Ja używam aplikacji Hooper (można ściągnąć na telefon z AppleStore, jest też wersja dla użytkowników androida). Jestem zapisana w większości linii lotniczych na newsletter, tak wiem wiąże się to z większą ilością spamu w skrzynce, ale czasem wpadają tam prawdziwe podróżnicze perełki. Ja nigdy nie narzekam scrolujac w dół skrzynkę odbiorczą.
Dobrym sposobem na tani lub darmowy bilet jest również członkostwo w programach lojalnościowych. Zbieram mile gdzie tylko mogę, za uzbierane mile można podnieść klasę podróży lub dostać darmowy bilet.
Mam karty członkowskie dwóch najlepszych linii lotniczych w świecie QatarAirways, EmiratesSkywards i naszej rodzimej lini PLL LOT Miles & More.
Smart connection - czyli lot łączony operowany różnymi liniami
Zdarza się czasem natrafić w internecie na różne ogłoszenia o niewiarygodnie niskiej cenie lotu, na przykład na Bora Bora lub do Nowego Jorku, założę się, że i Ty nie raz takie widziałeś w social mediach. Cena, która swoją wielkością, a w zasadzie małością zdecydowanie zachęca do podróży, ma zwykle jakiś ukryty haczyk. W smart connection jest to niedogodność związana z przesiadkami, zwykle na takim połączeniu jest ich kilka, wiec zaoszczędzimy pieniądz, ale kosztem czasu spędzonego ma lotniskach.
Jeśli lubisz koczować w portach lotniczych i nie boisz się przesiadek, to taka oferta jest właśnie dla Ciebie nie ma się co zastanawiać.
Należy jednak pamiętać, że może się zdarzyć przy locie łączonym, że wylecisz z jednego miasta w kraju, ale tym połączeniem już do niego nie wrócisz. Wtedy warto przekalkulować odległość pomiędzy lotniskami i koszt ewentualnego dodatkowego transportu po powrocie. Zaletą takiej podróży jest ilość odwiedzonych miejsc i jeśli sprytnie wykorzystasz czas to możesz wyskoczyć z lotniska i coś pozwiedzać zanim dotrzesz do docelowego miejsca.
Bagaż - wielka waliza czy totalny minimalizm ?
Wiele głównie tanich linii lotniczych nie wilcza w cenę biletu opłat za bagaż rejestrowany, za taki luksus trzeba dodatkowo zapłacić. Jeśli lecisz na weekend, na krótko, lub do kraju, gdzie pogoda jest gwarantowana, a poza tym można tanio kupić japonki i t-shirt to warto rozważyć taką opcje.
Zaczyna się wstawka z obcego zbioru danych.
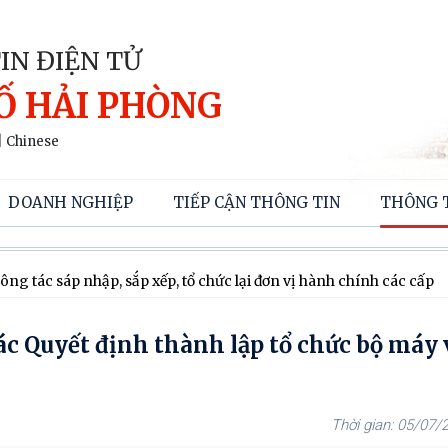
IN ĐIỆN TỬ
Ố HẢI PHÒNG
|
Chinese
DOANH NGHIỆP
TIẾP CẬN THÔNG TIN
THÔNG 
ông tác sáp nhập, sắp xếp, tổ chức lại đơn vị hành chính các cấp
 Quyết định thành lập tổ chức bộ máy 
05/07/2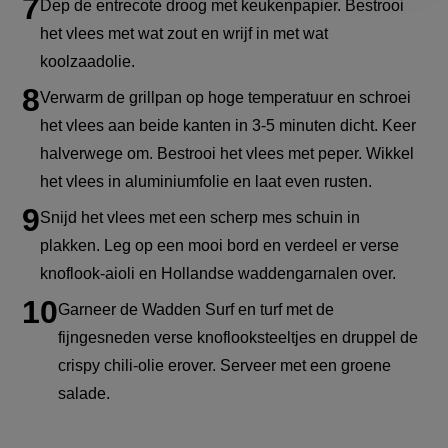
Dep de entrecote droog met keukenpapier.
Bestrooi
het vlees met wat zout en wrijf in met wat
koolzaadolie.
Verwarm de grillpan op hoge temperatuur en schroei
het vlees aan beide kanten in 3-5 minuten dicht. Keer
halverwege om. Bestrooi het vlees met peper. Wikkel
het vlees in aluminiumfolie en laat even rusten.
Snijd het vlees met een scherp mes schuin in
plakken.
Leg op een mooi bord en verdeel er verse
knoflook-aioli en Hollandse waddengarnalen over.
Garneer de Wadden Surf en turf met de
fijngesneden verse knoflooksteeltjes en druppel de
crispy chili-olie erover. Serveer met een groene
salade.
Mały plecak podręczny ma jeszcze jedna zaletę - po wylądowaniu masz go przy sobie i nie czekasz przy taśmie wyglądając na swoją walizkę.
A kiedy już uda się upolować upragniony bilet na wybrany kierunek, wtedy ja stawiam na Booking.com tam wśród tysięcy apartamentów i hoteli każdy znajdzie coś dla siebie bez względu na wybrany kierunek.
Pamiętajcie, że każda podróż zaczyna się od pierwszego kroku, nie obawiajcie się opuścić swojej strefy komfortu.
Ja już nie mogę się doczekać kolejnej wyprawy.